The hype man introduced this challenger as “Glorious”. While short for a half-elf, she still had a better reach than Rosie. She scolded herself for assessing her daughter as a combatant.

When the referee raised his hand for the fight to commence, Rosie bowed and left the ring. It was the only loss she’d suffered in nearly forty years.

The crowd boo’ed and screamed as she entered the locker room.

A moment later the door behind her slammed open.

“Why?” Glory nearly screamed. The door swung shut behind her, and Rosie looked up at her as a combatant again. She shut her eyes to hide that sinister gaze from her child. “Not like this,” Rosie murmured. “I can’t fight you like this. Not as I am. Not…” She looked at her hands, shaking slightly at the thought of the kind of savagery she enacted in the ring being inflicted on her daughter. Worse, by those same trembling hands…

“Yes, something like that. But with lots and lots of practice.”

“Practice getting hit? I do that a lot, but it doesn’t seem to make me any better at hitting back,” he replied with a tiny bit of whipped cream on the tip of his snout.

She made to reply and Marvin cut in “Is everything to your…” he froze as her gaze fell on him.

“These sundaes suck,” Donaar said through a mouth full with the contents of at least six sundaes. Marvin scurried off to the kitchen again.

“Donaar, do you think about your fights afterwards?” Donaar paused a moment flicked out his forked tongue to get the whipped cream from his snout, and replied “Not really, I mean, I think about the good parts where I do awesome things. But other than that, no.”

She nodded, unsurprised. “That is the difference. When I meditate, I play through hundreds of fights that I’ve been in, will be in, want to be in.

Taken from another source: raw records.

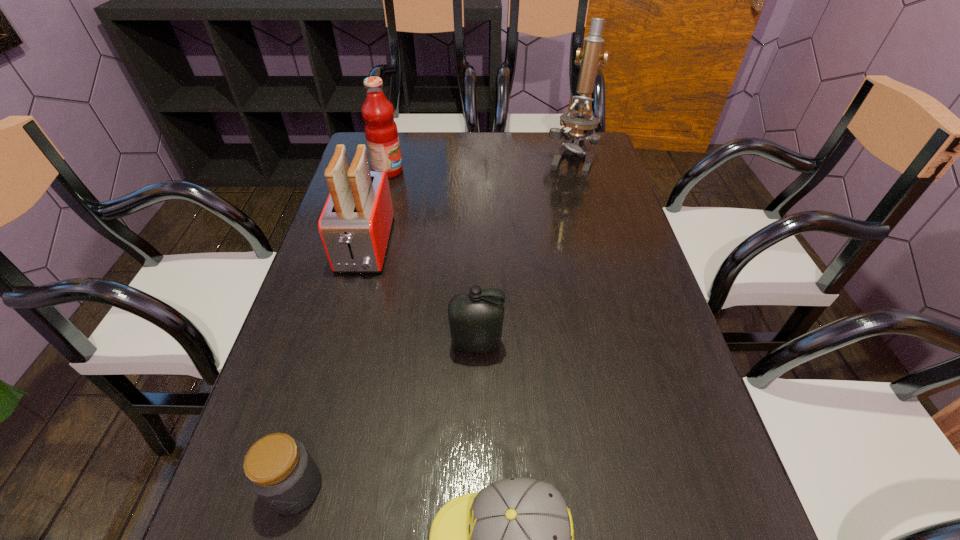 You are a GUI agent. You are given a task and a screenshot of the screen. Output one action in this format:
    pyautogui.click(x=<x>, y=<y>)
    Task: Click on the object that stands as the third closest to the baseball cap
    This screenshot has height=540, width=960.
    Given the screenshot: What is the action you would take?
    pyautogui.click(x=355, y=225)

This screenshot has height=540, width=960. What are the coordinates of `object that is the second closest to the toaster` in the screenshot? It's located at (476, 318). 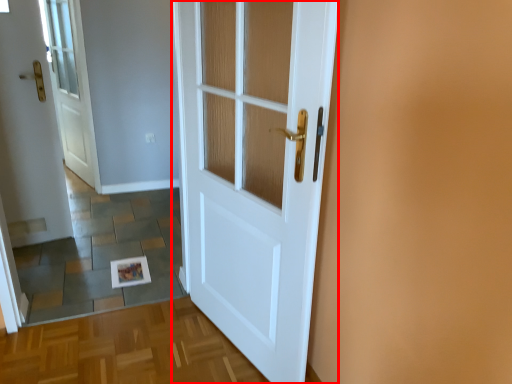 Question: From the image's perspective, what is the correct spatial positioning of door (annotated by the red box) in reference to door?

Choices:
 (A) above
 (B) below

Answer: (B) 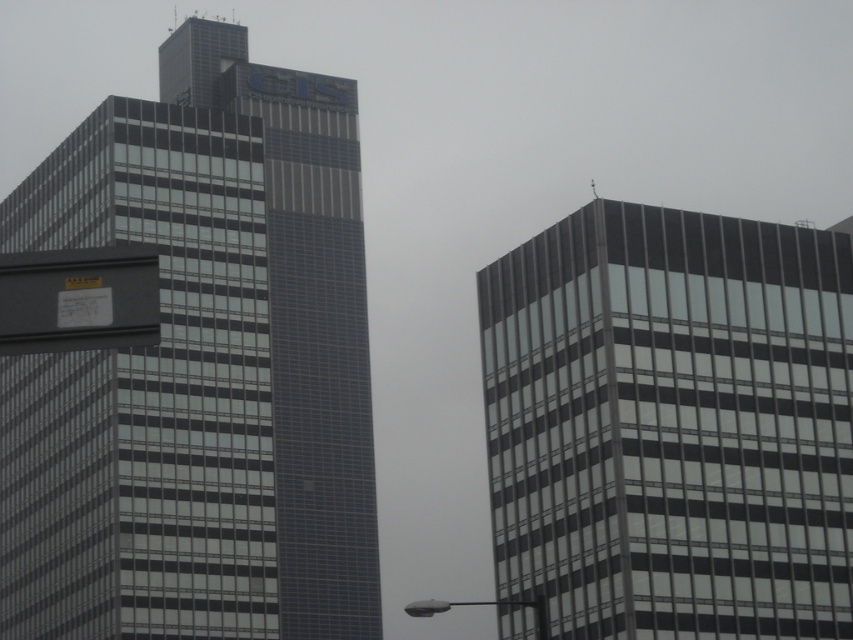 Between point (97, 630) and point (239, 100), which one is positioned in front?

Point (97, 630) is in front.

Who is lower down, glassy steel skyscraper at left or glassy steel skyscraper at center?

glassy steel skyscraper at left

What do you see at coordinates (201, 369) in the screenshot? I see `glassy steel skyscraper at left` at bounding box center [201, 369].

The width and height of the screenshot is (853, 640). In order to click on glassy steel skyscraper at left in this screenshot , I will do `click(201, 369)`.

Between glassy steel skyscraper at left and glassy gray building at right, which one is positioned lower?

glassy steel skyscraper at left is lower down.

Between glassy steel skyscraper at left and glassy gray building at right, which one has more height?

glassy steel skyscraper at left is taller.

The image size is (853, 640). I want to click on glassy steel skyscraper at left, so click(201, 369).

Where is `glassy steel skyscraper at left`? glassy steel skyscraper at left is located at coordinates (201, 369).

Is glassy gray building at right thinner than black matte sign at upper left?

No, glassy gray building at right is not thinner than black matte sign at upper left.

Between glassy gray building at right and black matte sign at upper left, which one appears on the right side from the viewer's perspective?

glassy gray building at right is more to the right.

Is point (746, 401) more distant than point (7, 301)?

That is True.

What are the coordinates of `glassy gray building at right` in the screenshot? It's located at (671, 424). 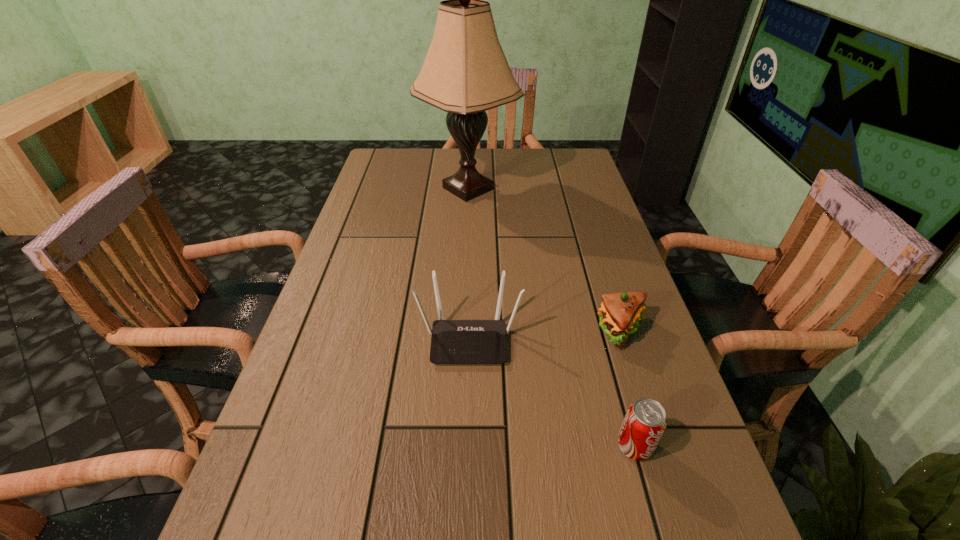 Find the location of `sandwich that is positioned at the right edge`. sandwich that is positioned at the right edge is located at coordinates (620, 314).

You are a GUI agent. You are given a task and a screenshot of the screen. Output one action in this format:
    pyautogui.click(x=<x>, y=<y>)
    Task: Click on the soda that is at the right edge
    This screenshot has height=540, width=960.
    Given the screenshot: What is the action you would take?
    pyautogui.click(x=645, y=421)

The height and width of the screenshot is (540, 960). What are the coordinates of `free space at the far edge of the desktop` in the screenshot? It's located at (496, 171).

In the image, there is a desktop. Find the location of `vacant space at the left edge`. vacant space at the left edge is located at coordinates (379, 226).

Where is `free space at the right edge of the desktop`? free space at the right edge of the desktop is located at coordinates (599, 394).

At what (x,y) coordinates should I click in order to perform the action: click on free space at the far left corner of the desktop. Please return your answer as a coordinate pair (x, y). Looking at the image, I should click on (407, 172).

You are a GUI agent. You are given a task and a screenshot of the screen. Output one action in this format:
    pyautogui.click(x=<x>, y=<y>)
    Task: Click on the free space between the sandwich and the lamp
    
    Given the screenshot: What is the action you would take?
    pyautogui.click(x=544, y=260)

Where is `empty space between the sandwich and the soda`? empty space between the sandwich and the soda is located at coordinates (x=628, y=389).

What are the coordinates of `empty location between the sandwich and the router` in the screenshot? It's located at (545, 335).

Where is `unoccupied position between the sandwich and the soda`? unoccupied position between the sandwich and the soda is located at coordinates (628, 389).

And I look at how they went. How I want them to go. How they could go terribly wrong.” She remembered the smell of blood, of fear, of sweat. The sound of cracking bones. The feeling of that bloodthirsty smile on her own lips.

She did not smile in The Ironbark Inn, that demon who smiled so cruelly, The Queen of Thorns, was long since gone.

Donaar looked at her for a moment. “That sounds like… a lot of work. Like, emotionally.” She nodded in agreement, and sipped her mint tea.

She did not miss the savagery she had once enacted. The path of shadows had given her a chance to put those old, brutal techniques to the longest rest. She could relearn and regain honor as a combatant. And she looked forward to the fight she would have with her 3rd eldest daughter, ten years hence. She would give her an honorable fight. And it would be Glorious.